La naissance d'une légende
Terre de cyclisme par excellence, la Bretagne connaît son Mûr par cœur et l'arpente volontiers, depuis le début du XXe siècle, sur bon nombre de courses locales : Manche-Océan, Manche-Atlantique, l'Essor breton, le Tour de Bretagne, Kreiz Breizh… En 1938, la côte de Menez Hiez est pour la première fois proposée au parcours du Tour de France. Mais le vent de face qui souffle ce jour-là dissuade les coureurs de toute velléité. Pas de quoi refroidir les organisateurs, qui reproposent la difficulté dès la première édition d'après-guerre.
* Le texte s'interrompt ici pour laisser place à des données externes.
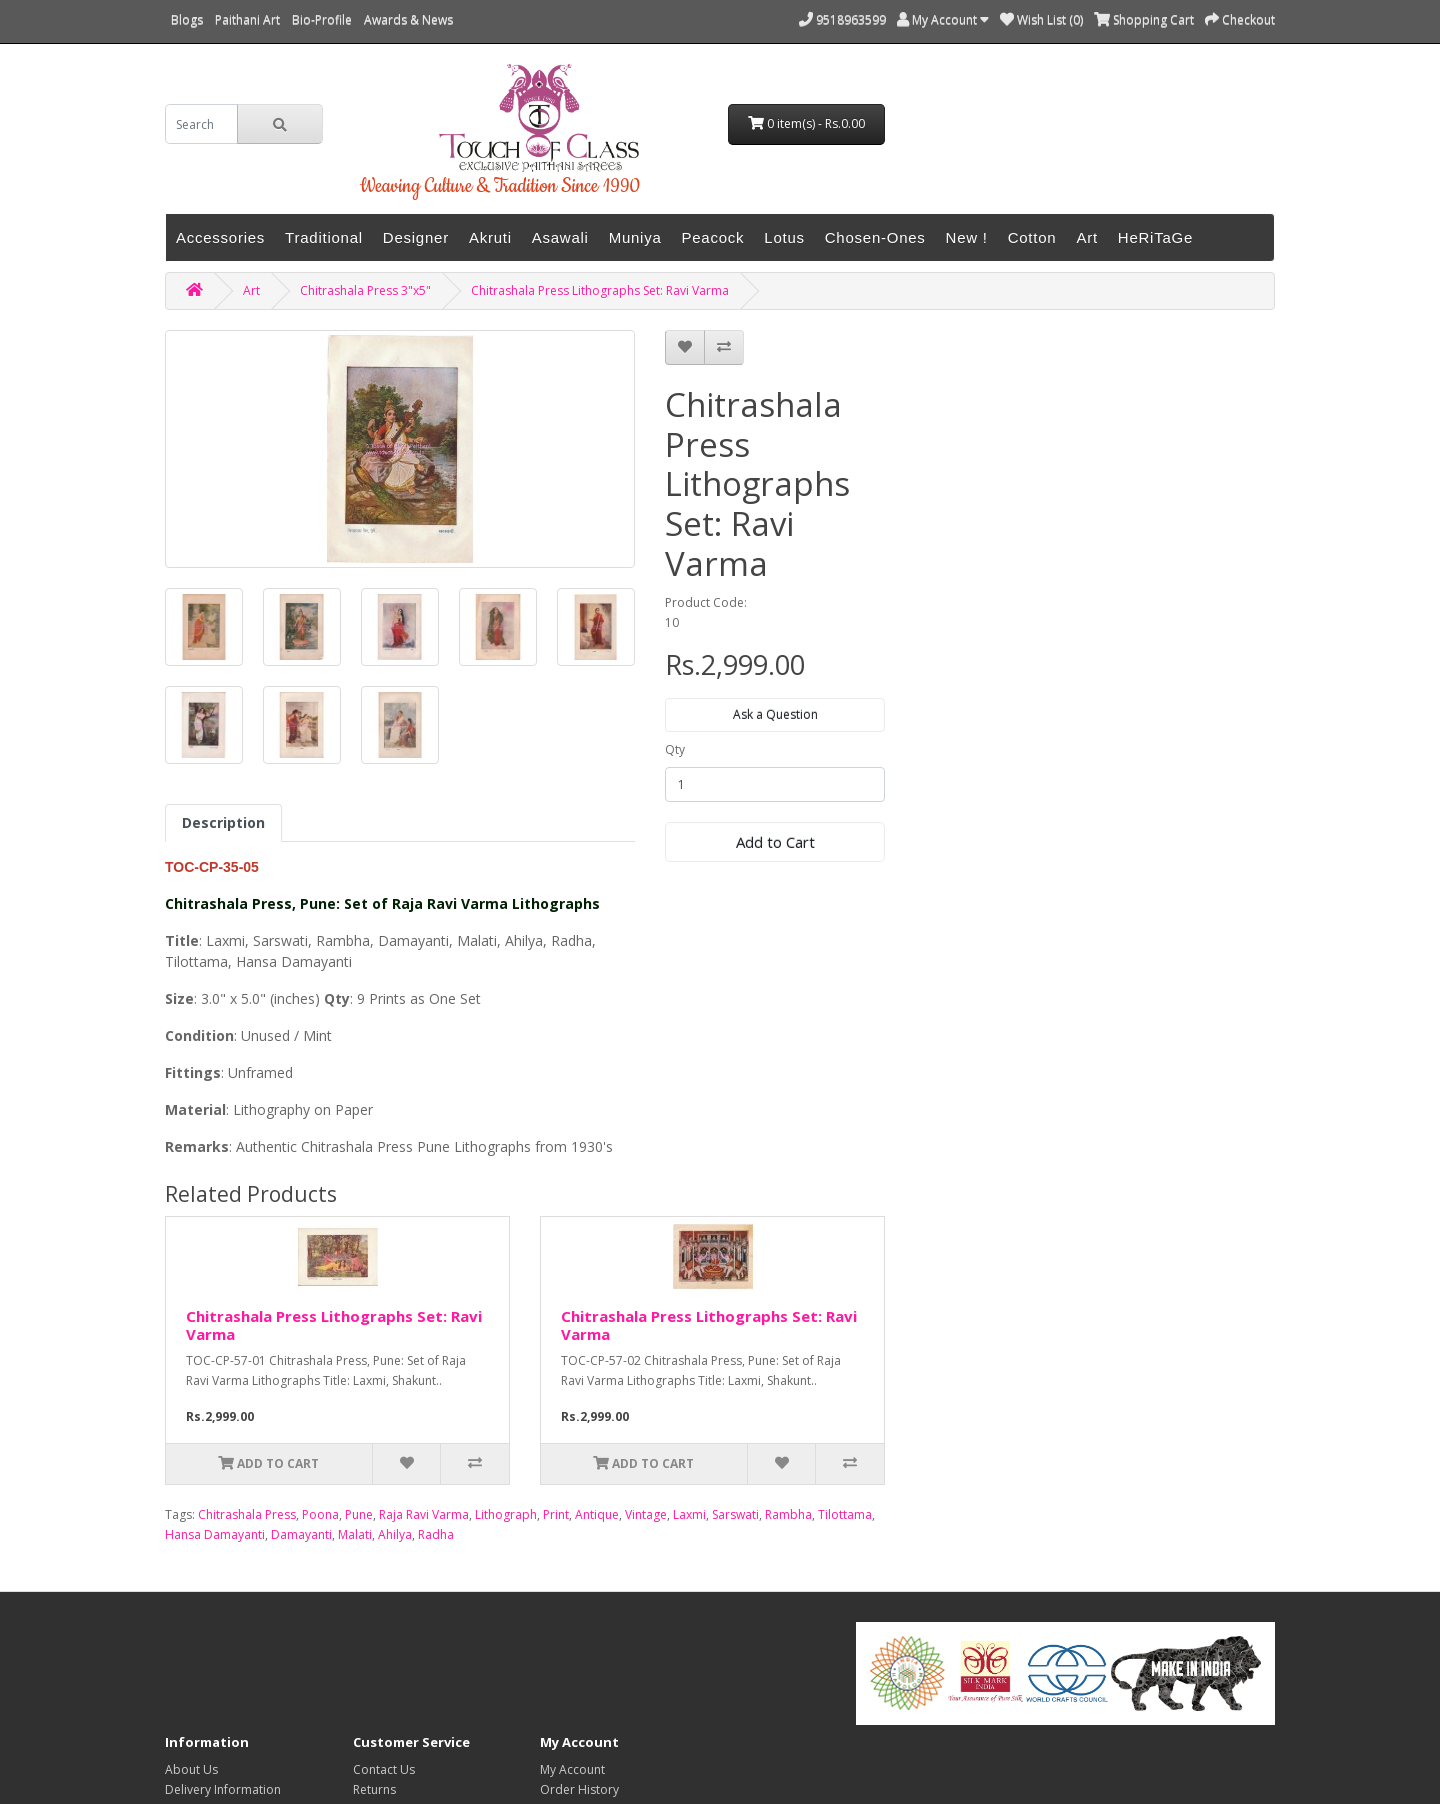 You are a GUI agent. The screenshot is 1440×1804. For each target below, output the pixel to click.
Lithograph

Un Tour 1947 dingue et, à trois jours de l'arrivée à Paris, le plus long contre-la-montre de toute l'histoire de l'épreuve : 139 (!) kilomètres entre Van-nes et Saint-Brieuc, et cette côte au beau milieu.
Maillot jaune presque sans discontinuer depuis le départ, le Français René Vietto, à la limite depuis quelques jours, a déjà concédé du retard au pied de l'ascension. Sur les pentes de Menez Hiez, il donne tout, mais ne s'en remettra jamais : à l'arrivée, il perd près d'un quart d'heure et son maillot jaune, au profit de l'Italien Pierre Brambilla. Pauvre petit René, écrit le lendemain dans L'Équipe celui qui est alors à la fois le directeur du Tour et du quotidien sportif, Jacques Goddet, nous participons à votre peine et nous savons qu'elle est immense parce que votre cœur bat au rythme du Tour, parce que vos rêves d'homme viennent de s'effilocher au cours des kilomètres dans le serpentin breton.
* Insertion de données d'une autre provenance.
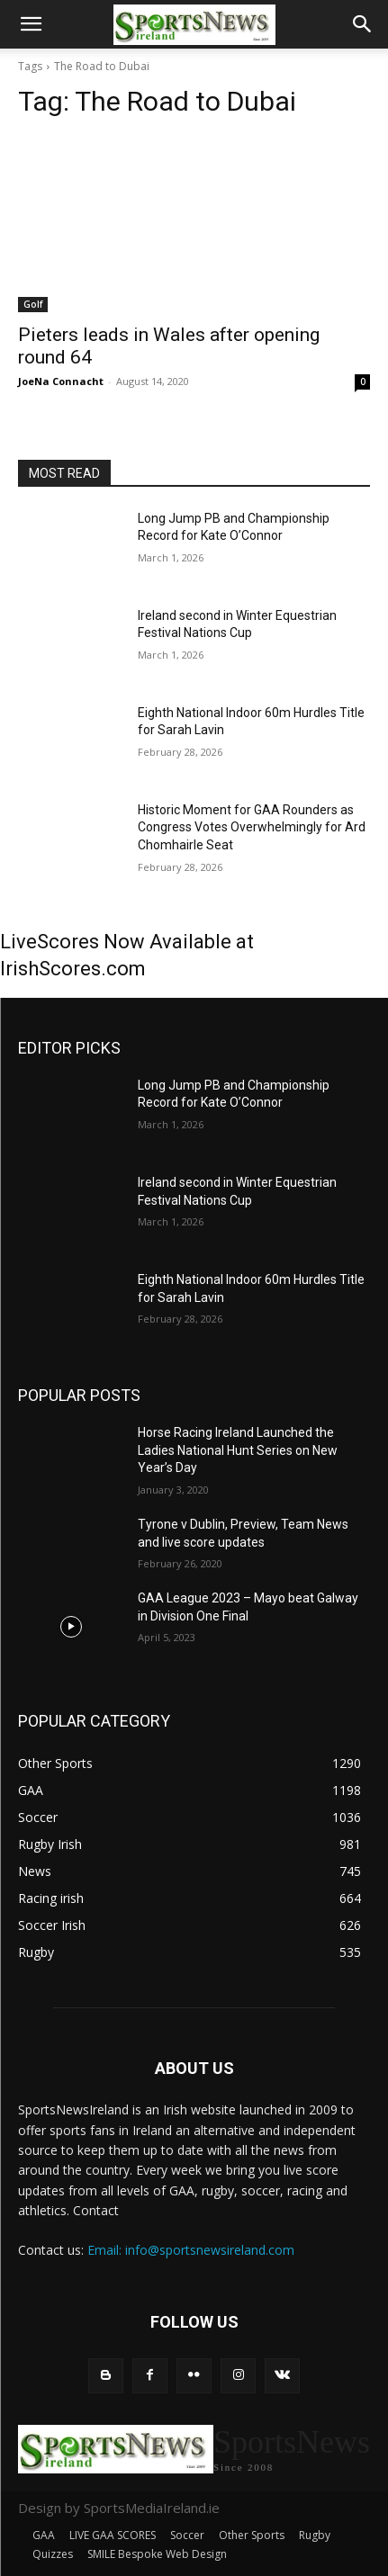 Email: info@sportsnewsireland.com (190, 2249)
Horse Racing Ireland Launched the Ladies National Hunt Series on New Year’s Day (238, 1450)
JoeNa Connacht (61, 381)
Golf (32, 304)
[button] (30, 24)
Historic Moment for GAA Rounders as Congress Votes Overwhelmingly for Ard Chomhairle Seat (251, 827) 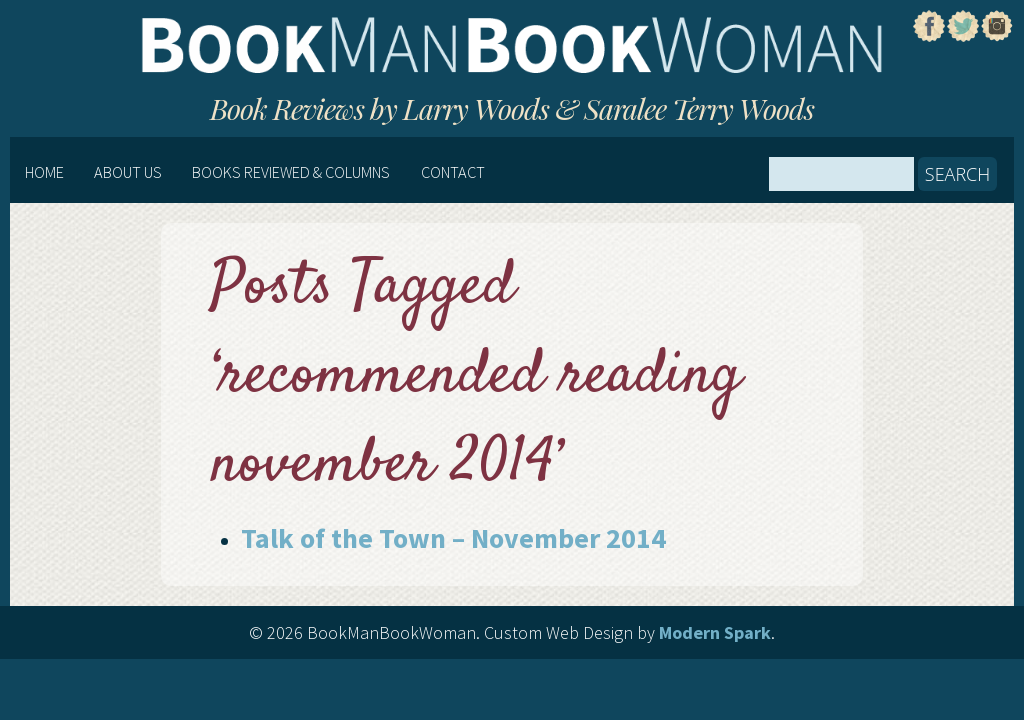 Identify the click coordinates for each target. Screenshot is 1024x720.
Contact (453, 172)
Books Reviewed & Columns (291, 172)
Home (44, 172)
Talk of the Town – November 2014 (453, 538)
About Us (128, 172)
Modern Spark (715, 632) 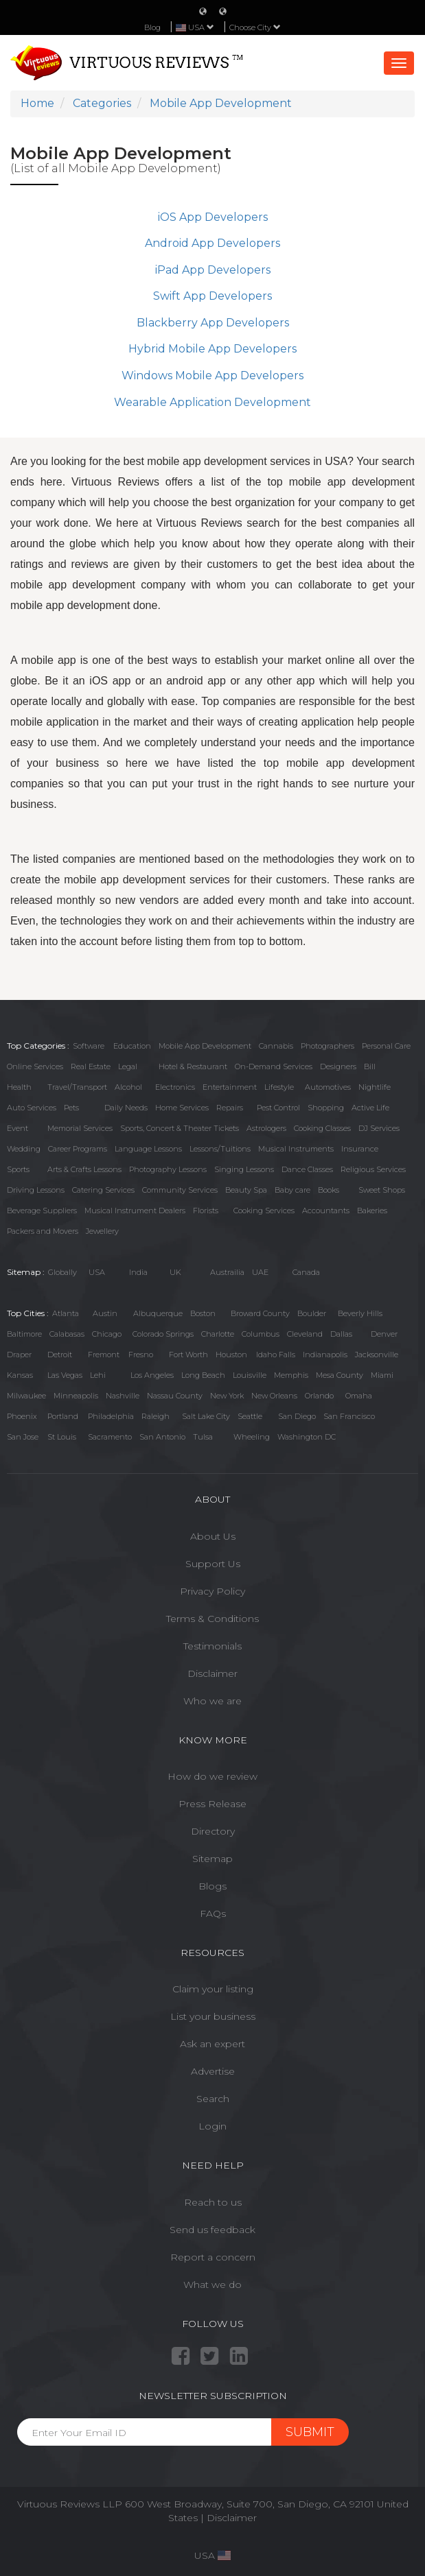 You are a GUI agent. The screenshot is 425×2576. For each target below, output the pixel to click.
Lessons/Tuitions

Un serpentin que connaît bien l'homme du coin, Jean Robic : deuxième du chrono, il chipera le maillot jaune le dernier jour, à Paris, contribuant à forger un peu plus la légende d'un Mûr-de-Bretagne prompt à renverser le Tour de France.
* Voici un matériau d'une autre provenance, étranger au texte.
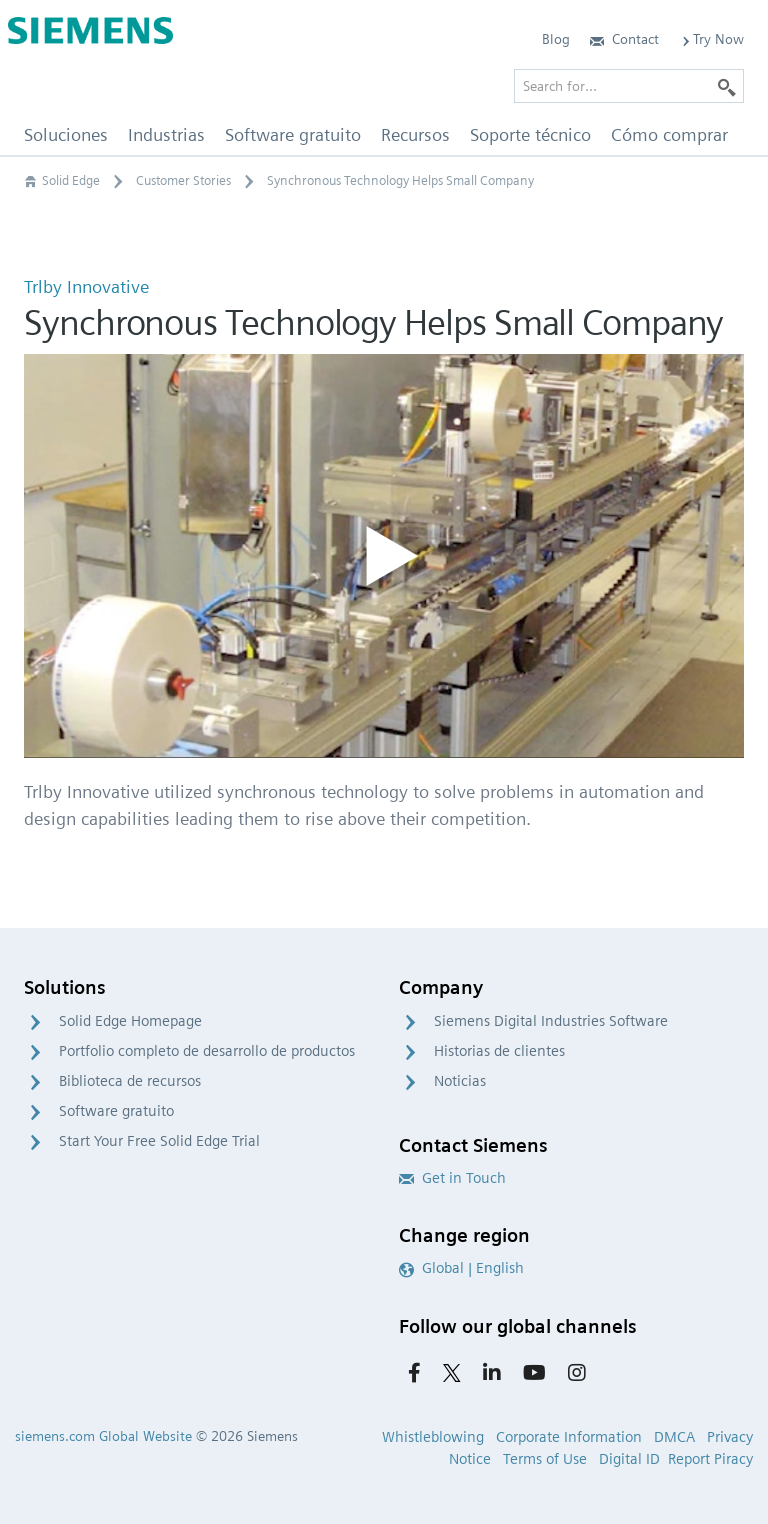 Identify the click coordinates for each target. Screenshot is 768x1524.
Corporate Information (569, 1437)
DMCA (674, 1437)
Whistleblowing (433, 1437)
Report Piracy (710, 1459)
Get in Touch (452, 1178)
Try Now (711, 39)
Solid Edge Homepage (130, 1021)
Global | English (461, 1268)
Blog (556, 39)
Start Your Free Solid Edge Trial (159, 1141)
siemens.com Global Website (103, 1436)
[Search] (727, 86)
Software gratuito (116, 1111)
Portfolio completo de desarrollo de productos (207, 1051)
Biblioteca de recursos (130, 1081)
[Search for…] (629, 86)
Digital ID (629, 1459)
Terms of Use (545, 1459)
De la traversée du désert…
Ainsi établie, et fièrement contée par les Bretons, cette légende aura d'autant plus la vie longue qu'elle ne sera pas testée avant longtemps. Il faut en effet attendre 1977 pour que le Tour de France repasse à nouveau par Mûr. L'étape est anodine et la suite mettra encore du temps à venir. En 1993, 2004, 2006 et 2008, la Grande Boucle retente encore le coup. Mais rien n'y fait : le cyclisme a changé, et proposer une telle difficulté en milieu d'étape n'a plus le même effet qu'au temps des forçats de la route
. D'ailleurs, à chaque fois, c'est au sprint que se terminent les étapes passées un peu plus tôt par la côte de Menez Hiez… Un amer constat qui va amener les organisateurs du Tour à changer de stratégie.
…à la récente renaissance
Octobre 2010, curiosité. En présentant le parcours de l'édition 2011 au Palais des Congrès, le directeur de l'épreuve, Christian Prudhomme, annonce l'arrivée de la quatrième étape à… Mûr-de-Bretagne. Une grande première pour la commune des Côtes-d'Armor, qui va tout changer sur le plan sportif. Car le 5 juillet 2011, l'étape se termine par une explication mémorable entre les favoris du Tour, éclipsant les habituels protagonistes de la première semaine. Double vainqueur de l'épreuve, Alberto Contador lance les hostilités au plus fort de la pente et se dégage avec Cadel Evans, qui finira par le devancer d'un rien sur la ligne d'arrivée. Un succès fondateur pour l'Australien, qui remportera ce Tour 2011 trois semaines plus tard; une journée déterminante pour Mûr-de-Bretagne, qui va devenir un classique du XXIe siècle.
En 2015 (Alexis Vuillermoz), 2018 (Dan Martin) et 2021 (Mathieu Van der Poel), ce sont les puncheurs qui ont depuis levé les bras au sommet de la côte de Menez Hiez. Mais à chaque fois, les arrivées tracées à Mûr ont forcé les favoris à se dévoiler, à faire la course
, prémices de leurs futures bagarres dans les Alpes et les Pyrénées. Un schéma qui va forcément se reproduire cet été, sur la septième étape. Pour sûr que le public breton aura coché la date.